Machiavelli in the 19th Century

Seeing Machiavelli through Villari

From 1877 until 1882, Pasquale Villari wrote the four volumes of what is still considered one of the definitive biographies of Machiavelli. It is also an examination of the cultural context in which Machiavelli lived and wrote. The work was dedicated to, and quickly translated into English by his wife, Linda Villari, between 1878-1883, and eagerly consumed by anglophone audiences (later translations and editions, like the one shown here, appeared into the early 20th century).

Villari's explains his choice of Machiavelli as a subject worthy of study in the preface to the work, arguing that 

"The Middle Ages had no idea of the modern State, of which the Renaissance laid the first stone, no idea of the science of politics. Theoretically, the Middle Ages admitted no difference between the conduct of the individual and of public life...The Renaissance, on the contrary, recognized, and even exaggerated this difference; Machiavelli tried to formulate it scientifically, and, by force of his new method founded political science." English edition, London: T.Fisher Unwin, 1892, vii.

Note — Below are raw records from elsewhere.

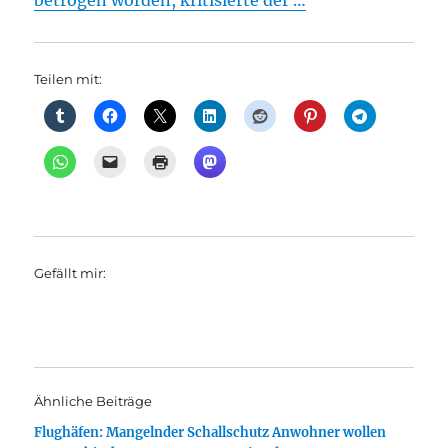
betrogen worden, kritisierte der …
Teilen mit:
Gefällt mir:
Ähnliche Beiträge
Flughäfen: Mangelnder Schallschutz Anwohner wollen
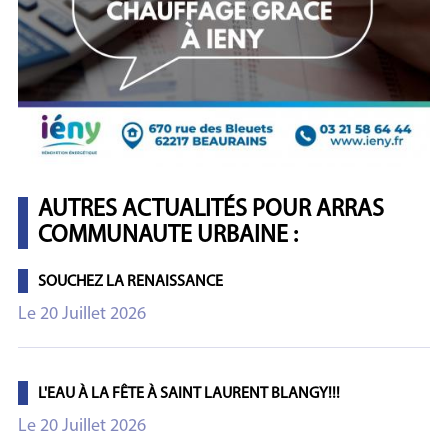
AUTRES ACTUALITÉS POUR ARRAS
COMMUNAUTE URBAINE :
SOUCHEZ LA RENAISSANCE
Le 20 Juillet 2026
L'EAU À LA FÊTE À SAINT LAURENT BLANGY!!!
Le 20 Juillet 2026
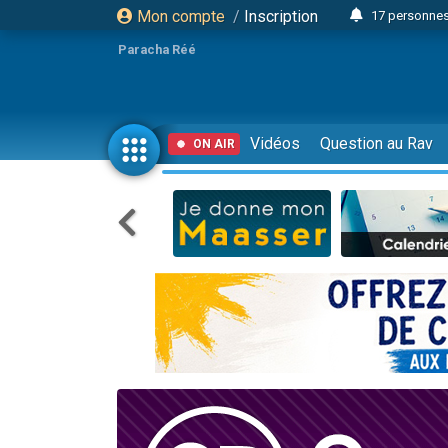
Mon compte
/
Inscription
17 personnes
Il reste 
Paracha Réé
23 person
Eva vient de
4 personnes 
Vidéos
Question au Rav
ON AIR
3 personnes 
Odaya vient 
3 personn
2 personnes 
13 personnes
Il reste 
30 perso
12 nouve
3 personnes 
2 personnes 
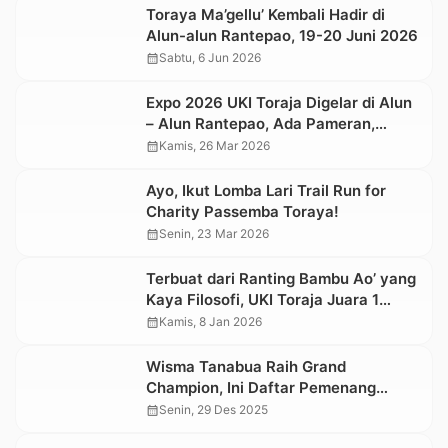
Toraya Ma’gellu’ Kembali Hadir di
Alun-alun Rantepao, 19-20 Juni 2026
calendar_month
Sabtu, 6 Jun 2026
Expo 2026 UKI Toraja Digelar di Alun
– Alun Rantepao, Ada Pameran,
Lomba dan Dihibur Artis Ibukota
calendar_month
Kamis, 26 Mar 2026
Ayo, Ikut Lomba Lari Trail Run for
Charity Passemba Toraya!
calendar_month
Senin, 23 Mar 2026
Terbuat dari Ranting Bambu Ao’ yang
Kaya Filosofi, UKI Toraja Juara 1
Lomba Pohon Natal Pemda Tana
calendar_month
Kamis, 8 Jan 2026
Toraja
Wisma Tanabua Raih Grand
Champion, Ini Daftar Pemenang
Festival Pohon Natal Kategori OPD
calendar_month
Senin, 29 Des 2025
Toraja Utara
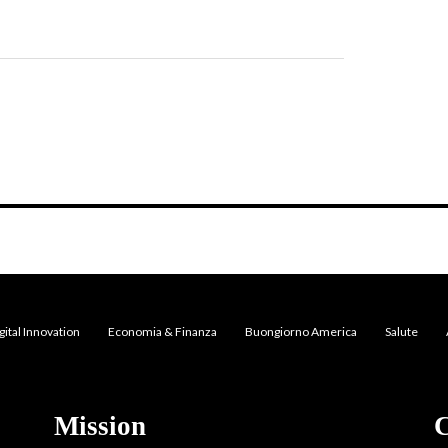
gital Innovation
Economia & Finanza
Buongiorno America
Salute
Mission
C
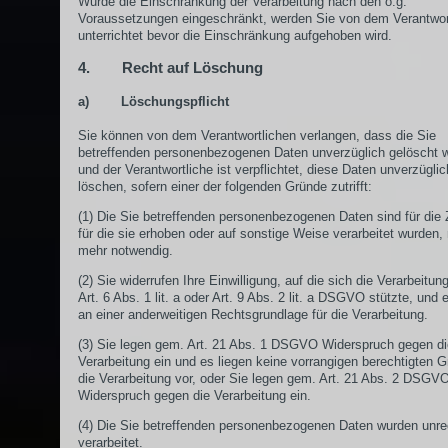
Wurde die Einschränkung der Verarbeitung nach den o.g.
Voraussetzungen eingeschränkt, werden Sie von dem Verantwor
unterrichtet bevor die Einschränkung aufgehoben wird.
4. Recht auf Löschung
a) Löschungspflicht
Sie können von dem Verantwortlichen verlangen, dass die Sie
betreffenden personenbezogenen Daten unverzüglich gelöscht 
und der Verantwortliche ist verpflichtet, diese Daten unverzügli
löschen, sofern einer der folgenden Gründe zutrifft:
(1) Die Sie betreffenden personenbezogenen Daten sind für die
für die sie erhoben oder auf sonstige Weise verarbeitet wurden, 
mehr notwendig.
(2) Sie widerrufen Ihre Einwilligung, auf die sich die Verarbeitu
Art. 6 Abs. 1 lit. a oder Art. 9 Abs. 2 lit. a DSGVO stützte, und e
an einer anderweitigen Rechtsgrundlage für die Verarbeitung.
(3) Sie legen gem. Art. 21 Abs. 1 DSGVO Widerspruch gegen di
Verarbeitung ein und es liegen keine vorrangigen berechtigten G
die Verarbeitung vor, oder Sie legen gem. Art. 21 Abs. 2 DSGV
Widerspruch gegen die Verarbeitung ein.
(4) Die Sie betreffenden personenbezogenen Daten wurden unr
verarbeitet.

This project will examine some of the factors which influenced Villari as he wrote his ground-breaking biography. Among these were the new approaches toward Modern History adopted by scholars and politicians in England, the personal connections between supporters of Italian unification and British intellectual elites, and the political actions undertaken by Villari at the same moment he was researching and writing his work on Machiavelli.